Shingles (herpes zoster) is a painful, blistering rash caused by the same virus that causes chickenpox. After you have chickenpox, the virus stays quietly in nerve roots for life — and can reactivate years or decades later as shingles, usually on one side of the body.
Who gets it
- Anyone who has had chickenpox can get shingles.
- Risk rises sharply after age 50.
- Higher risk with a weakened immune system — diabetes, HIV, chemotherapy, long-term steroid use, stress.
- One episode doesn't always protect you from another — recurrences happen.
Symptoms
- First, a burning, tingling or sharp pain in an area of skin — sometimes for a day or two before anything is visible.
- Then a red, blistering rash appears, typically in a band on one side of the body (chest, back, face or abdomen).
- Fluid-filled blisters crust over within a week.
- The rash heals in 2-4 weeks.
- General tiredness, headache, mild fever.
Why seeing a Health Expert quickly matters
- Antiviral medicines work best when started in the first 72 hours — they reduce severity, duration and the risk of lingering nerve pain.
- Shingles affecting the eye (around the forehead and nose) can cause vision loss — urgent eye review needed.
- Shingles around the ear can cause facial weakness and hearing loss (Ramsay Hunt syndrome).
- Any shingles in a person with weak immunity, pregnancy, or in children needs urgent attention.
The pain that can linger — postherpetic neuralgia
In some people — particularly over 60 — nerve pain continues for weeks or months after the rash heals.
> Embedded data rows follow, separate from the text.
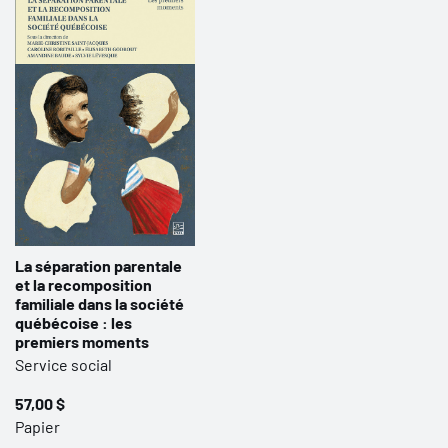
La séparation parentale
et la recomposition
familiale dans la société
québécoise : les
premiers moments
Service social
57,00 $
Papier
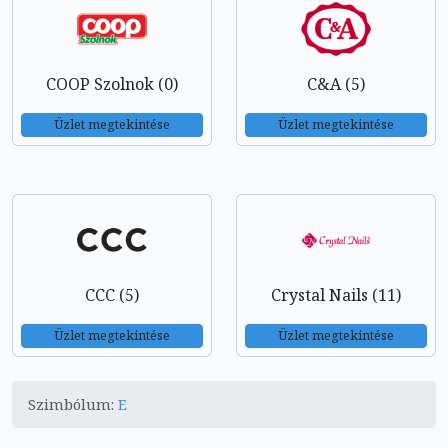
COOP Szolnok (0)
C&A (5)
Üzlet megtekintése
Üzlet megtekintése
CCC (5)
Crystal Nails (11)
Üzlet megtekintése
Üzlet megtekintése
Szimbólum:
E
It can be severe. Specific nerve-pain medicines help; early antiviral treatment reduces the chance of this happening.
Care at home
- Keep the rash clean and dry; cover with a loose dressing.
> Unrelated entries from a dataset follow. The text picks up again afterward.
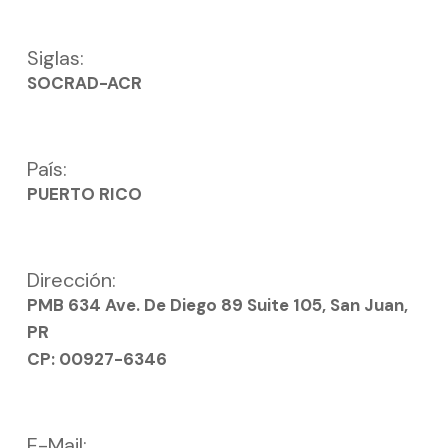
Siglas:
SOCRAD-ACR
País:
PUERTO RICO
Dirección:
PMB 634 Ave. De Diego 89 Suite 105, San Juan,
PR
CP: 00927-6346
E-Mail:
- Simple pain relievers for the pain.
- Avoid contact with pregnant women, newborns, and people with weak immunity until the blisters crust over — you can spread chickenpox to someone who's never had it.
- Cool compresses for itching.
Vaccine
A shingles vaccine is available in India, recommended for adults over 50 — especially those with diabetes or weakened immunity. It substantially reduces the risk of shingles and of postherpetic neuralgia. Cost is not trivial; discuss with a Health Expert if it's worthwhile for you.